Autoparking

 Autoparking

Autonomous Parking

We are tasked with enabling our car for autonomous parking. Key considerations include:

1) The utilization of only three Lidar sensors, each providing information over 180 degrees. These sensors are strategically placed at the front, right side, and rear of the car.
2) A compass is available for determining the robot's orientation.
3) The initial position of the robot may not align with the correct lane for parking.
4) The initial orientation of the car may not be parallel to the street.


Fig.1 Car sensors

Having established the rules, we can now proceed to tackle the exercise. To address this challenge, I've chosen to break it down into manageable subproblems. Each subproblem represents a state for the robot, transitioning to the next upon resolution. The overarching goal is to construct a state machine, providing a comprehensive solution to the autoparking problem.

Initial development phase

In the initial development phase, I chose to experiment with a holonomic car and assumed that it would always be initially positioned parallel to the street and in the correct lane for parking. Although this initial decision seemed to significantly simplify the problem, successfully addressing this phase allowed me to solve almost half of the complete problem. Two crucial aspects needed to be accomplished:
  • Detection of a parking space: The vehicle had to be capable of identifying an empty space for parking.
  • Execution of the parking maneuver: The vehicle needed to perform the parking maneuver effectively.
As a result, I transitioned from dealing with a complex problem to a simplified one consisting of two subproblems: space detection and parking. These two subproblems translated into two states in my state machine. For the "Searching for space" state, I utilized the car's rear laser sensor. I converted its measurements into Cartesian coordinates relative to the robot, creating a collection of points representing obstacles on the street, essentially other cars.
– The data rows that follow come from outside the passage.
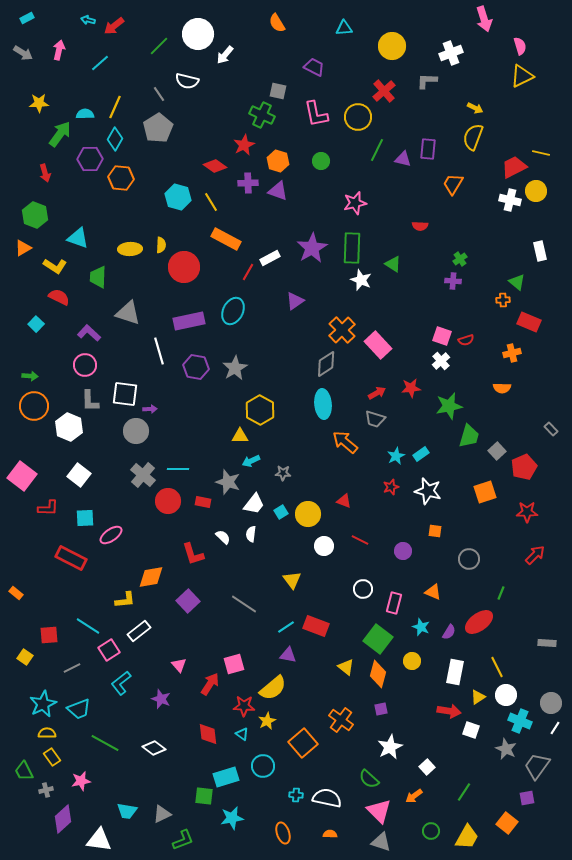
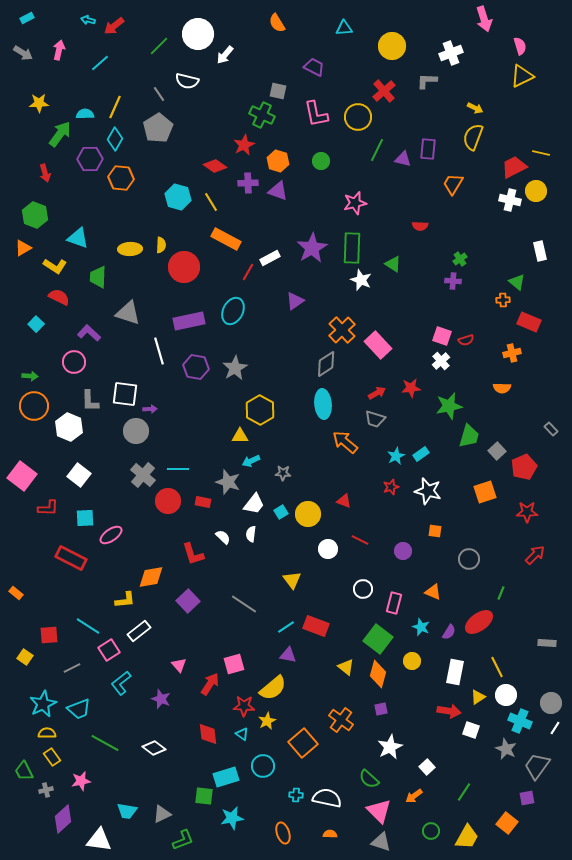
pink circle at (85, 365): moved 11 px left, 3 px up
white circle at (324, 546): moved 4 px right, 3 px down
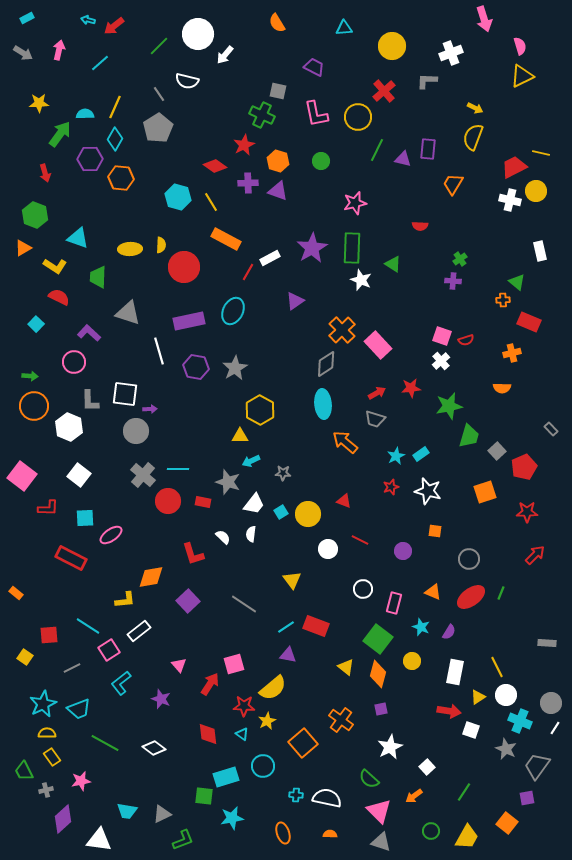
red ellipse at (479, 622): moved 8 px left, 25 px up
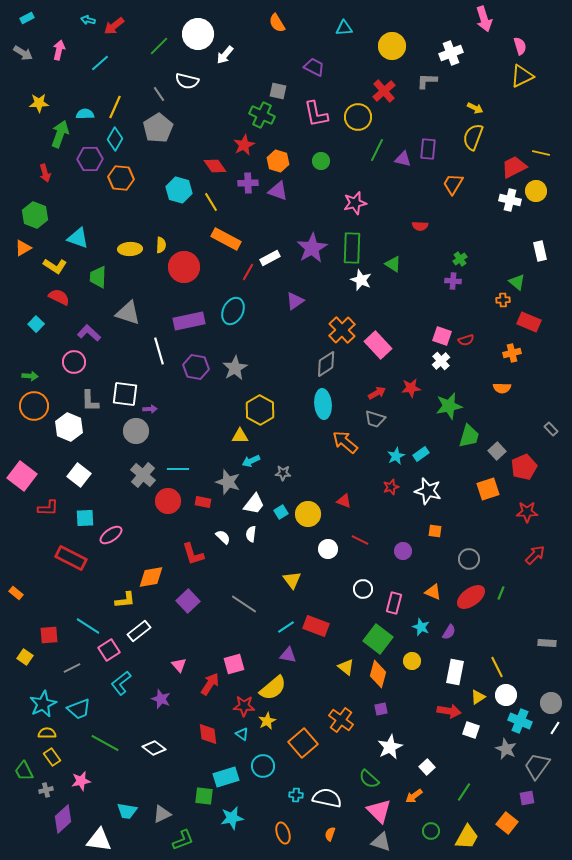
green arrow at (60, 134): rotated 16 degrees counterclockwise
red diamond at (215, 166): rotated 20 degrees clockwise
cyan hexagon at (178, 197): moved 1 px right, 7 px up
orange square at (485, 492): moved 3 px right, 3 px up
orange semicircle at (330, 834): rotated 72 degrees counterclockwise
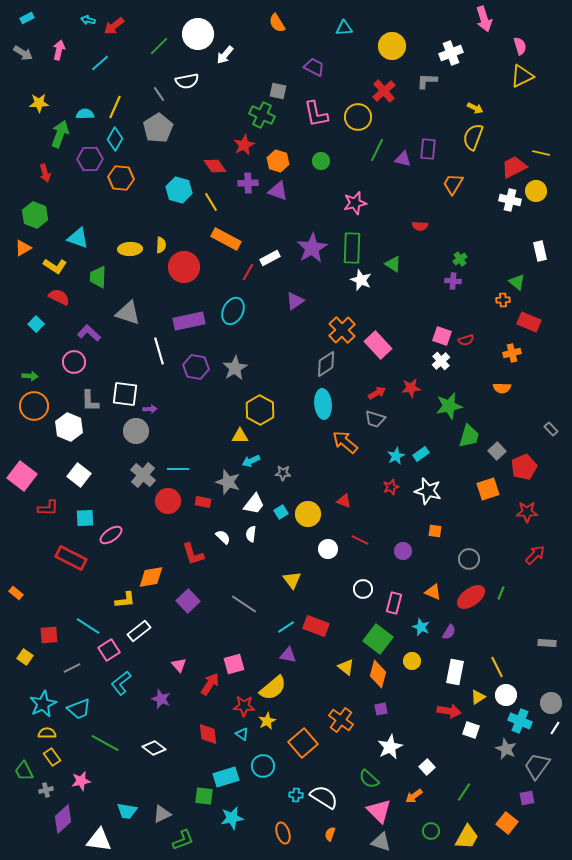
white semicircle at (187, 81): rotated 25 degrees counterclockwise
white semicircle at (327, 798): moved 3 px left, 1 px up; rotated 20 degrees clockwise
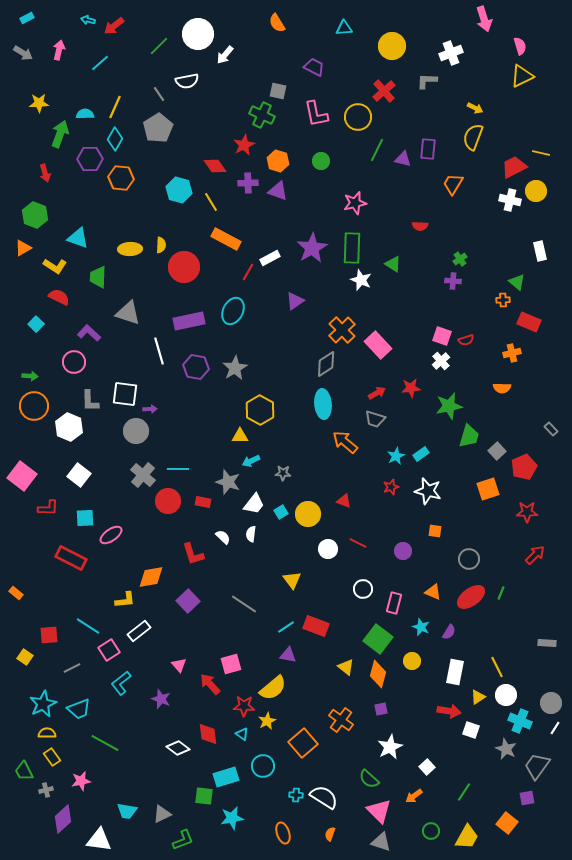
red line at (360, 540): moved 2 px left, 3 px down
pink square at (234, 664): moved 3 px left
red arrow at (210, 684): rotated 75 degrees counterclockwise
white diamond at (154, 748): moved 24 px right
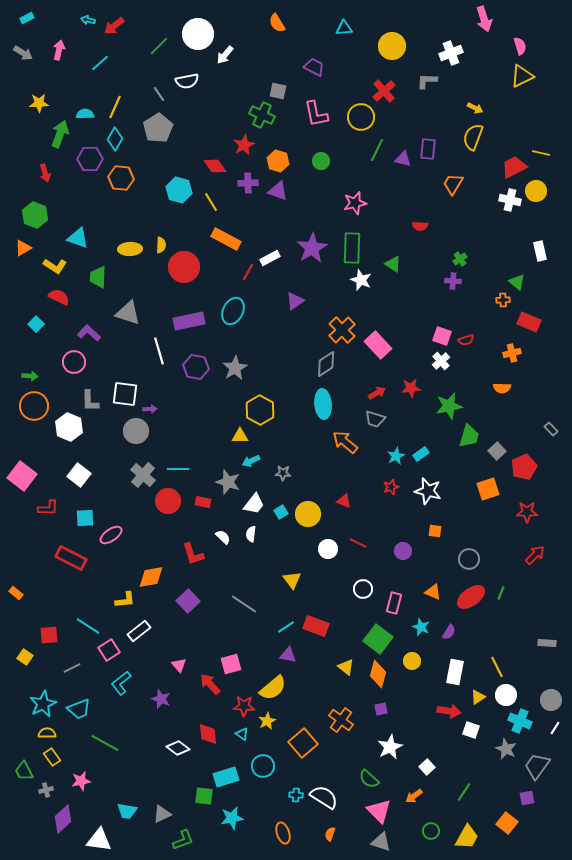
yellow circle at (358, 117): moved 3 px right
gray circle at (551, 703): moved 3 px up
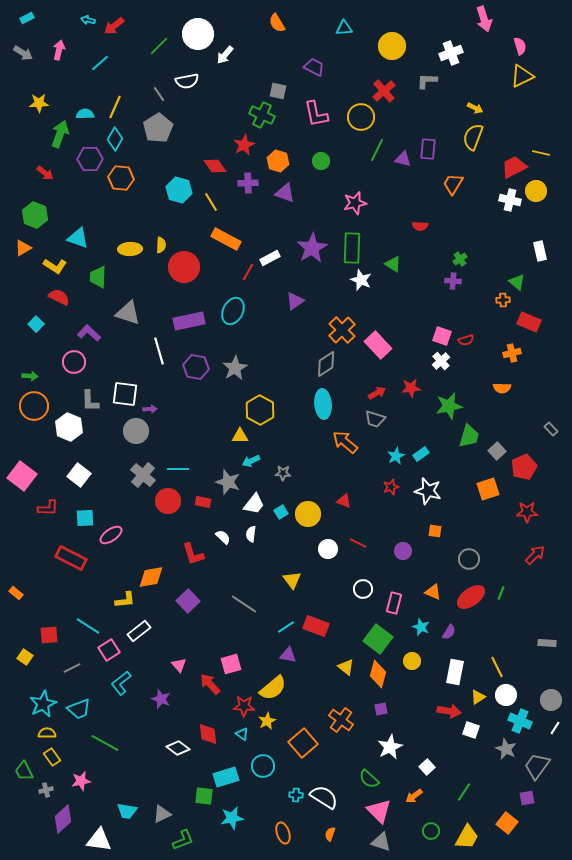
red arrow at (45, 173): rotated 36 degrees counterclockwise
purple triangle at (278, 191): moved 7 px right, 2 px down
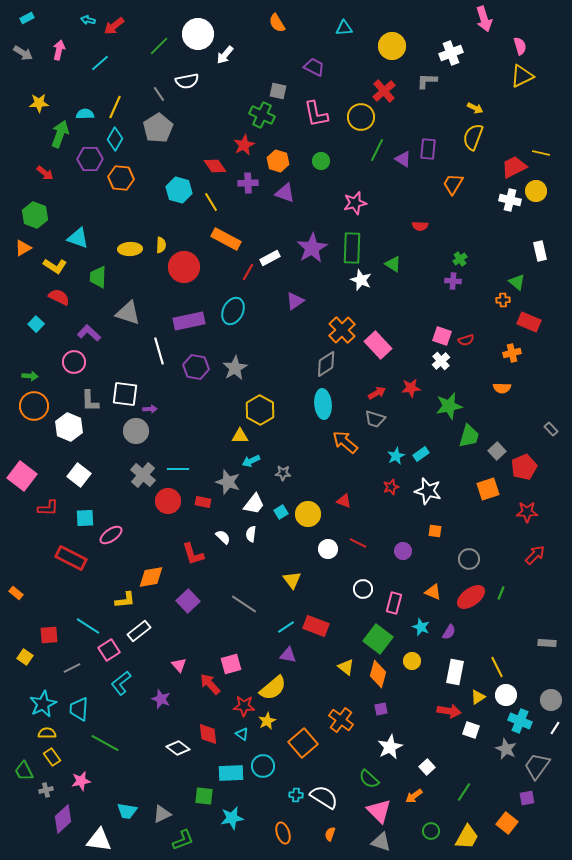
purple triangle at (403, 159): rotated 18 degrees clockwise
cyan trapezoid at (79, 709): rotated 115 degrees clockwise
cyan rectangle at (226, 777): moved 5 px right, 4 px up; rotated 15 degrees clockwise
Regarding space detection, I defined a rectangle slightly larger than the car, positioned in coordinates relative to my robot just behind it. I included a safety distance behind and beside it. Continuously, I checked that none of the points obtained in robot-relative coordinates from the laser were inside that rectangle. This indicated finding an open space for parking. If any point was within the rectangle, it meant the car needed to keep moving forward.


fig.2 space detection.

Regarding the parking maneuver, once the robot detects the open space, a reactive loop is executed. This loop causes the robot to move backward and turn until it reaches a rotation of 70 degrees relative to its original orientation. Then, it straightens itself until it returns to its initial orientation, thus completing the parking maneuver.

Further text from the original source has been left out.